■ DATA FOR REVIEW ■

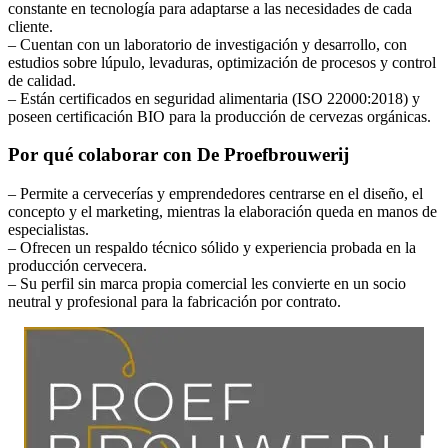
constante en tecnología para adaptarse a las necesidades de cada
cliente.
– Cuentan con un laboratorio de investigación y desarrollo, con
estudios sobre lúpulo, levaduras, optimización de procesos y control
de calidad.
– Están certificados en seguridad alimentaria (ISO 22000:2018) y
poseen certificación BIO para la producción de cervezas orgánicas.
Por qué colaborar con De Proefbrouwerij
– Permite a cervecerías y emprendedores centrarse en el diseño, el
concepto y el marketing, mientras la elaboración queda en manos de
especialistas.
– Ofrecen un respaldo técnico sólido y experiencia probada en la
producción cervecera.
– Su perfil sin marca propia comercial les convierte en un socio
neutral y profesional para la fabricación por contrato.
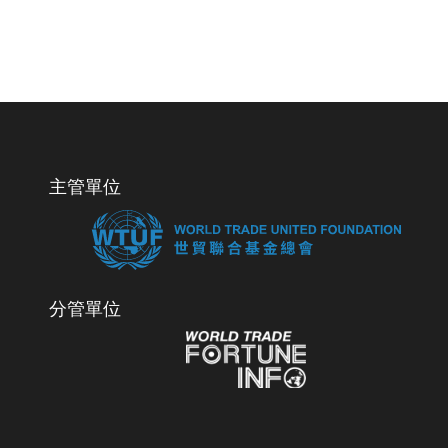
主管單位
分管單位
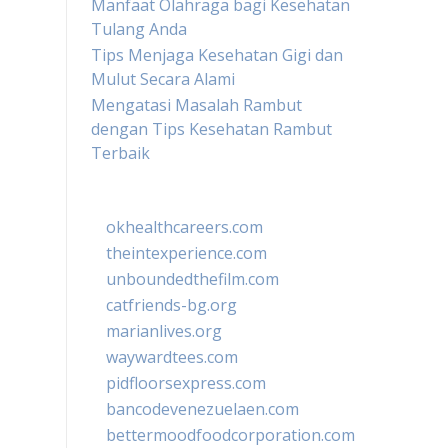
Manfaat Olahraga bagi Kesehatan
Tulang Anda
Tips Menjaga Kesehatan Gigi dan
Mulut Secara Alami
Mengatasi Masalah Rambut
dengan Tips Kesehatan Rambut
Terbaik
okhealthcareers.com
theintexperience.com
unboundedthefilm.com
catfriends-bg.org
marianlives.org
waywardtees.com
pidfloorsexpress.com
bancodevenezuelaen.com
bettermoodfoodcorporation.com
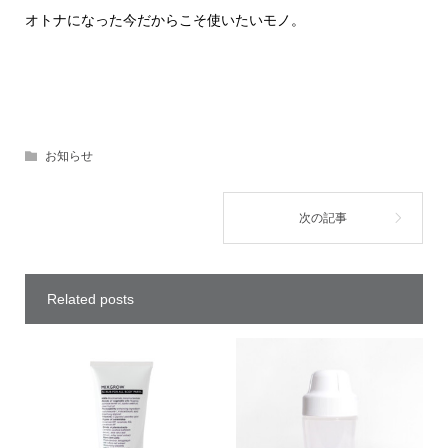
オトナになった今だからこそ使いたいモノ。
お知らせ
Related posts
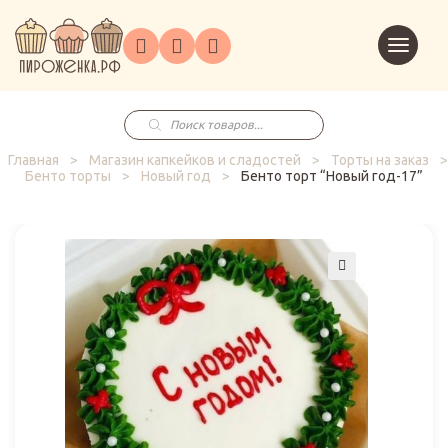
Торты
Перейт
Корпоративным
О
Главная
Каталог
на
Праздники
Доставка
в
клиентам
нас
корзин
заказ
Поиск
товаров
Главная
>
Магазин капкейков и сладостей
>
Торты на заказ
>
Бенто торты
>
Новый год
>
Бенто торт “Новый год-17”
==
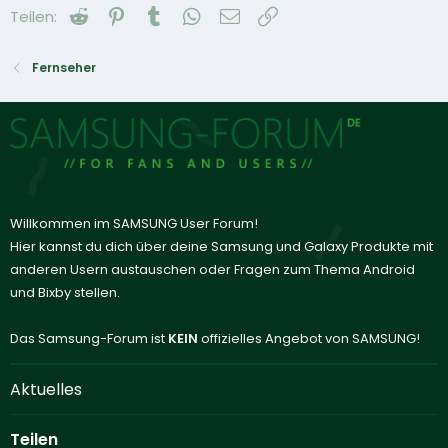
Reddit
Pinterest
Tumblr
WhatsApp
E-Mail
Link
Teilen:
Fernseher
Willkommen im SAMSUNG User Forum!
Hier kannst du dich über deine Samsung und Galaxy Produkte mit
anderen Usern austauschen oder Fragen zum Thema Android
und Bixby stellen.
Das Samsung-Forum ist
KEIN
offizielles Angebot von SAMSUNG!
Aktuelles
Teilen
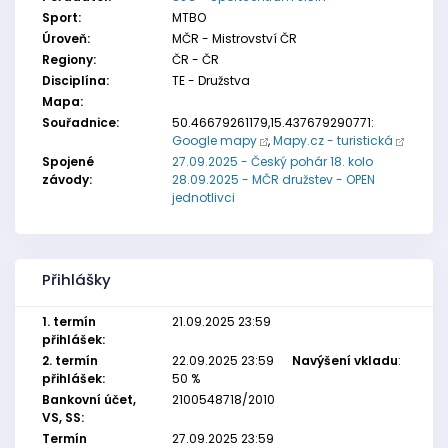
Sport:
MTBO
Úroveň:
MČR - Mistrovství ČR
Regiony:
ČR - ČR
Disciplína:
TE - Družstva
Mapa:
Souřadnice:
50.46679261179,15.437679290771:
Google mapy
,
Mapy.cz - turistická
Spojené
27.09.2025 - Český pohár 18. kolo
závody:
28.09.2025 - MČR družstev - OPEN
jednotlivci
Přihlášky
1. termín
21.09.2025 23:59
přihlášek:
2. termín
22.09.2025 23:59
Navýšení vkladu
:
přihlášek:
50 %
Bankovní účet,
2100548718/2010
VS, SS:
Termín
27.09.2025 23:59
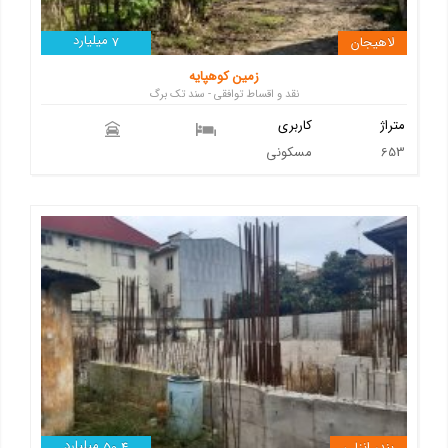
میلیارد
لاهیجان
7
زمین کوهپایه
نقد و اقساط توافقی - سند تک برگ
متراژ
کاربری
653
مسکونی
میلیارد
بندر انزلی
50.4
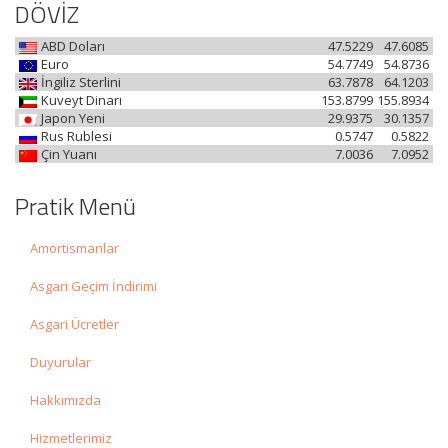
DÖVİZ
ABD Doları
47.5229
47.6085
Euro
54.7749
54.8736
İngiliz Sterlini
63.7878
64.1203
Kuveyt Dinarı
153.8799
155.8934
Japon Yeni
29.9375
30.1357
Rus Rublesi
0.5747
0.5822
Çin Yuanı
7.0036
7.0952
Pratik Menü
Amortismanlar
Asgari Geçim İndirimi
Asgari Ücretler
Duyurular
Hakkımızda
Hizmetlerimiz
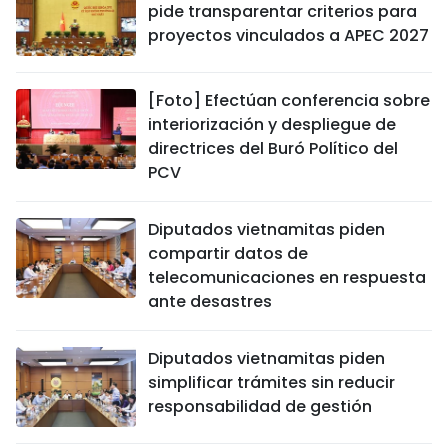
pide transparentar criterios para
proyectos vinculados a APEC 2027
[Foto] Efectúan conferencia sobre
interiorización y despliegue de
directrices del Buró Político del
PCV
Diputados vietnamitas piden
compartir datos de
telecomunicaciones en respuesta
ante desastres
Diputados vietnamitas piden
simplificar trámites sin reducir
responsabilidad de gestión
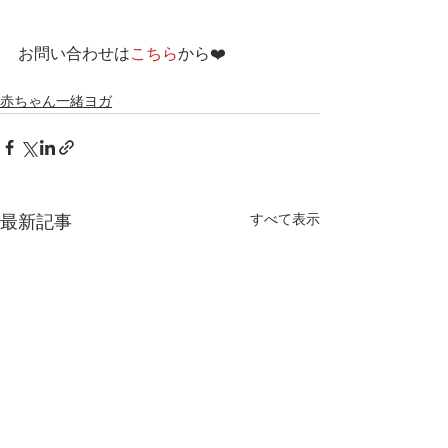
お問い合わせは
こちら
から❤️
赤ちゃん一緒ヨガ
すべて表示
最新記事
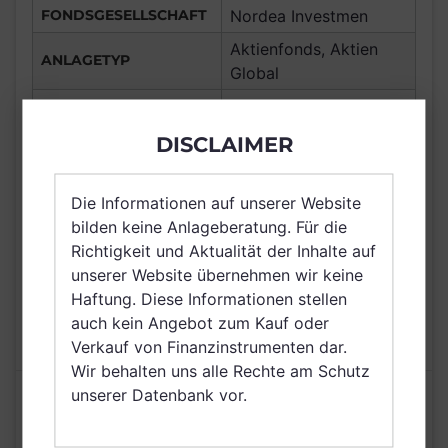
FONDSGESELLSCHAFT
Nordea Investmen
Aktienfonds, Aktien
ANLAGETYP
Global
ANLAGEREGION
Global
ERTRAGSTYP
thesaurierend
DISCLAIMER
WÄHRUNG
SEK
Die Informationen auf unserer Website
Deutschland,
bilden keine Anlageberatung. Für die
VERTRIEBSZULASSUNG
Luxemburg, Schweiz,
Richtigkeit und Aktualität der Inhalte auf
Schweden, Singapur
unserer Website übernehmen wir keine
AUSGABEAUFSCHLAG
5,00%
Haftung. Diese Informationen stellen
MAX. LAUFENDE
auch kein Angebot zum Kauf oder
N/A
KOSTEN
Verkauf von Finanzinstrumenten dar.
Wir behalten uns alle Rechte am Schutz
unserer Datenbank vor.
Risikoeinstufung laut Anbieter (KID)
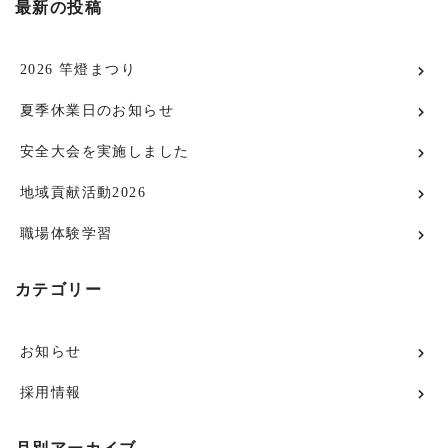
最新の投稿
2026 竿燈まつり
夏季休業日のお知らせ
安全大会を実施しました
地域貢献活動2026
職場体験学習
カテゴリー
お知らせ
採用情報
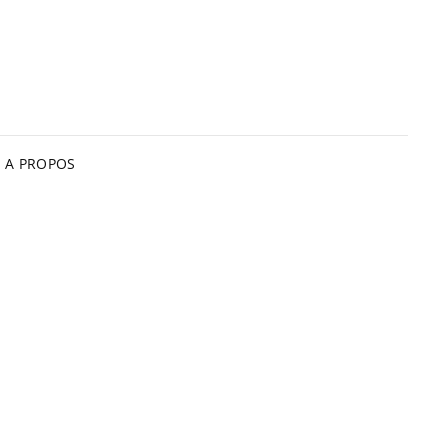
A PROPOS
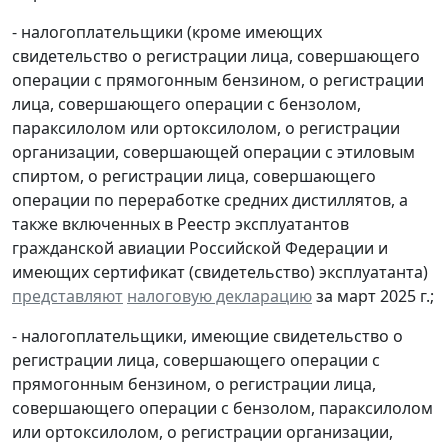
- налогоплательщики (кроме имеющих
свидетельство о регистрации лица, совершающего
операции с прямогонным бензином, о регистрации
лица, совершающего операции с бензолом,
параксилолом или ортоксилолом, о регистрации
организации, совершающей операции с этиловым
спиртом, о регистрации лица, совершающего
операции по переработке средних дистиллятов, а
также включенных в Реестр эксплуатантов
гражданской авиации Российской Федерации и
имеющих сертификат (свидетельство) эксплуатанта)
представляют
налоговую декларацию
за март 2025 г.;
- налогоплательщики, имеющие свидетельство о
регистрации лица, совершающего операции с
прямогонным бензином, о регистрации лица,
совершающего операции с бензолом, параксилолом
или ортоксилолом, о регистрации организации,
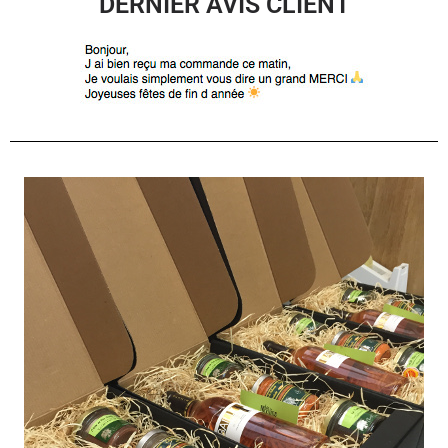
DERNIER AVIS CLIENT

■ PROBLEM STATEMENT ■
Where does the word "sobre" occur in the records? Return every line that holds it.

■ WRITTEN RESPONSE ■
estudios sobre lúpulo, levaduras, optimización de procesos y control
[Foto] Efectúan conferencia sobre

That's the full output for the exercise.